JAKARTA, Cobisnis.com – Otoritas Jasa Keuangan (OJK) terus memperketat pengawasan terhadap praktik judi online yang dinilai berdampak luas pada perekonomian dan sistem keuangan nasional. Hingga Desember 2025, jumlah rekening yang diblokir terkait aktivitas tersebut mencapai 31.382 rekening.
Angka tersebut menunjukkan peningkatan dibandingkan temuan sebelumnya yang tercatat sebanyak 30.392 rekening. OJK menilai lonjakan ini mencerminkan masih masifnya aktivitas judi daring di Indonesia.
Kepala Eksekutif Pengawas Perbankan OJK, Dian Ediana Rae, menyatakan pihaknya telah meminta seluruh perbankan untuk melakukan pemblokiran terhadap rekening-rekening yang terindikasi terlibat judi online.
Pemblokiran dilakukan sebagai bagian dari upaya perlindungan konsumen sekaligus menjaga stabilitas sektor keuangan dari aktivitas ilegal yang berisiko tinggi.
Data rekening tersebut berasal dari laporan Kementerian Komunikasi dan Digital (Komdigi). OJK kemudian melakukan pengembangan data dengan mencocokkannya dengan identitas kependudukan.
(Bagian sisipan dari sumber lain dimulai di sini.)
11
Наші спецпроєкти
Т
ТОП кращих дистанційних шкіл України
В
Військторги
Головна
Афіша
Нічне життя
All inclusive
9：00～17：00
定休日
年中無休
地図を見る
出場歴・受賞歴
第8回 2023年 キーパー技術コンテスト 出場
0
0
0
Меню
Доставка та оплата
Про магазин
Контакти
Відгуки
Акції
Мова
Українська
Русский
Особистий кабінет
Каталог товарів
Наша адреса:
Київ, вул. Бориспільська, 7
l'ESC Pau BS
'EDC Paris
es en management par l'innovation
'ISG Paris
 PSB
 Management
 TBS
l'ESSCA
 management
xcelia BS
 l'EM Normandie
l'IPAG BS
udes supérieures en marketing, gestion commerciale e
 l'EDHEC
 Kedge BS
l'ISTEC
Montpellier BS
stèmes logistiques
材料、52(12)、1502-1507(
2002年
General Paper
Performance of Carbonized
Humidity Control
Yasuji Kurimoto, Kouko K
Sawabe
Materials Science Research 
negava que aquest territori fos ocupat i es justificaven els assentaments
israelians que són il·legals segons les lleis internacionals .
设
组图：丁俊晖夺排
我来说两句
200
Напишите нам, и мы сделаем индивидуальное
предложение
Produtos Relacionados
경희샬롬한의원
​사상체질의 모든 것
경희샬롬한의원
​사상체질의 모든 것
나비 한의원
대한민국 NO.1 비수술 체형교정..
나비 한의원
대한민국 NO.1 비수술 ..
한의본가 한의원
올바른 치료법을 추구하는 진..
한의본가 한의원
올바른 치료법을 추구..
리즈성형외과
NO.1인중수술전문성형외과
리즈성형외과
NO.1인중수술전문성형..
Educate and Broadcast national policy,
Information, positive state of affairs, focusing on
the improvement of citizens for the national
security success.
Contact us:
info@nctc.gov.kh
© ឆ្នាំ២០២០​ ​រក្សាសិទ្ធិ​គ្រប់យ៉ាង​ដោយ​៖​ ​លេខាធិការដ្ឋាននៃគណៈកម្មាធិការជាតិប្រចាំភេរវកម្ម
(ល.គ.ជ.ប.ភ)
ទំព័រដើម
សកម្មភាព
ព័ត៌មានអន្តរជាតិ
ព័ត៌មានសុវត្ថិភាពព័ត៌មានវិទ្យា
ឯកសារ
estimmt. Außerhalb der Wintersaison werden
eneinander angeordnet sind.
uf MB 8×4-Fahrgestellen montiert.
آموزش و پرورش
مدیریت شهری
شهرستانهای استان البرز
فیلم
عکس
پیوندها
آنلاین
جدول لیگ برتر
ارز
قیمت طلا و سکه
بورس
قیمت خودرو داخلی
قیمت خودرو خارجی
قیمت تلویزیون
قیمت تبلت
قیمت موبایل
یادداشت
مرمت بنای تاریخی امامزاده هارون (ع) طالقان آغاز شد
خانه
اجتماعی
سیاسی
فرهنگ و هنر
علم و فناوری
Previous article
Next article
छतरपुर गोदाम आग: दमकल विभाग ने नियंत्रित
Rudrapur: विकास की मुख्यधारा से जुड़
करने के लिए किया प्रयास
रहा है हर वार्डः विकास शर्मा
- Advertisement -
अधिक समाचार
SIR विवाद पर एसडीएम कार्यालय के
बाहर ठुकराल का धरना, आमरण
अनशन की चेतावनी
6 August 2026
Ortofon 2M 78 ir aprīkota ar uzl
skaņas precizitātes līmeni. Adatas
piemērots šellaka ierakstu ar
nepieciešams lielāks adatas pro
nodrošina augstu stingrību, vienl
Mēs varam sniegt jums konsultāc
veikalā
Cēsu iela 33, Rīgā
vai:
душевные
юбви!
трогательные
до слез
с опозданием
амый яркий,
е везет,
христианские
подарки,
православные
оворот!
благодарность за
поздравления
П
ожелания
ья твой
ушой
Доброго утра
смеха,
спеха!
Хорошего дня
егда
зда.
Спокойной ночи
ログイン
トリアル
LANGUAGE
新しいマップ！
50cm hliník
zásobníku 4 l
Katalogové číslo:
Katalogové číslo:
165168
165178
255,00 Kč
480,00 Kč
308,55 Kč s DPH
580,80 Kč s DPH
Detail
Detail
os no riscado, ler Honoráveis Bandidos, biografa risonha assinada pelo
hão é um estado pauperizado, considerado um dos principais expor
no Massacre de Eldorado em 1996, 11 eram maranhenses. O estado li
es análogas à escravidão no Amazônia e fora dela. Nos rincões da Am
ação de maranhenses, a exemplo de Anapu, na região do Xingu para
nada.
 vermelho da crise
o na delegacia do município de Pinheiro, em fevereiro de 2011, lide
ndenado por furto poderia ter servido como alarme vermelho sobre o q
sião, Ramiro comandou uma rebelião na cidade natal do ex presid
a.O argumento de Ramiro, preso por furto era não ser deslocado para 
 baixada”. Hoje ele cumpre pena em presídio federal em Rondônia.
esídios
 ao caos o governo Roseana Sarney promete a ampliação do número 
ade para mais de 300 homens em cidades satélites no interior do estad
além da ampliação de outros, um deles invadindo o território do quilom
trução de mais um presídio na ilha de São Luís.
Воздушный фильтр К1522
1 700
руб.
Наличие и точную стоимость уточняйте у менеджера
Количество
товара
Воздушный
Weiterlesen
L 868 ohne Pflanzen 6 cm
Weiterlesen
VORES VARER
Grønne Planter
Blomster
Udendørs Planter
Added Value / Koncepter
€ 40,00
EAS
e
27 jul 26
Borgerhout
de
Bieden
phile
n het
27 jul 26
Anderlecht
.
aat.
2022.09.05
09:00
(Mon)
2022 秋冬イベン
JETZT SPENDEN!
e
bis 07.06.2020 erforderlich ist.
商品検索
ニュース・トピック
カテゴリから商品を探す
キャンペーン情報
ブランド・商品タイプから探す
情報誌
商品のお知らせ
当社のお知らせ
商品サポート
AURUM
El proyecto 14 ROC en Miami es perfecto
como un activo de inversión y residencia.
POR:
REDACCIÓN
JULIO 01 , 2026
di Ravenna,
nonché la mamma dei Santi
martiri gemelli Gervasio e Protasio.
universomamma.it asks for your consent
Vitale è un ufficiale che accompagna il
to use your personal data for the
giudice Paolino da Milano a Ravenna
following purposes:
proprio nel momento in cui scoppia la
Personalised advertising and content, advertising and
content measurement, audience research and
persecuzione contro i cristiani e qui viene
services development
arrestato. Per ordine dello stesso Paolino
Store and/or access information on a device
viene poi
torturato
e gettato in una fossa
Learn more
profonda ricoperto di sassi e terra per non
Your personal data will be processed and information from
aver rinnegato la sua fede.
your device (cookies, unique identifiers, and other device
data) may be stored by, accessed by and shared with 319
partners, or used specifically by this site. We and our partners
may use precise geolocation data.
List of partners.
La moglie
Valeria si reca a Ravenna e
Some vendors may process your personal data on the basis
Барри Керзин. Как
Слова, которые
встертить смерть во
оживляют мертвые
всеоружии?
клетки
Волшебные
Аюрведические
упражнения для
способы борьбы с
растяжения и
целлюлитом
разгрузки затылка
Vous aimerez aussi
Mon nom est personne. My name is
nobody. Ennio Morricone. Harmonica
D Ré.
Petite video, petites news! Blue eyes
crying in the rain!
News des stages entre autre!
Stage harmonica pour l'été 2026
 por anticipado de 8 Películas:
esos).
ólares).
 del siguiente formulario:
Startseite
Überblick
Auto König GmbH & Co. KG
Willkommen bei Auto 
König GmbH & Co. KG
Proses pencocokan ini dilakukan melalui penyesuaian nomor identitas serta penerapan enhanced due diligence oleh perbankan untuk memastikan akurasi dan mencegah kesalahan penutupan rekening.
OJK menilai judi online tidak hanya merugikan individu, tetapi juga berpotensi memicu masalah sosial, meningkatnya kredit macet, serta perputaran dana ilegal dalam sistem perbankan.
Selain itu, aktivitas judi daring dinilai dapat mengganggu kepercayaan publik terhadap sistem keuangan jika tidak ditangani secara tegas dan berkelanjutan.
Langkah pemblokiran rekening menjadi salah satu instrumen penting dalam memutus aliran dana judi online, sekaligus menekan ruang gerak pelaku dan jaringan terkait.
OJK menegaskan akan terus berkoordinasi dengan Komdigi, aparat penegak hukum, serta industri perbankan untuk memperkuat pengawasan transaksi mencurigakan.
Ke depan, penguatan sistem deteksi dini dan edukasi publik juga menjadi fokus agar masyarakat lebih waspada terhadap risiko judi online dan penyalahgunaan rekening.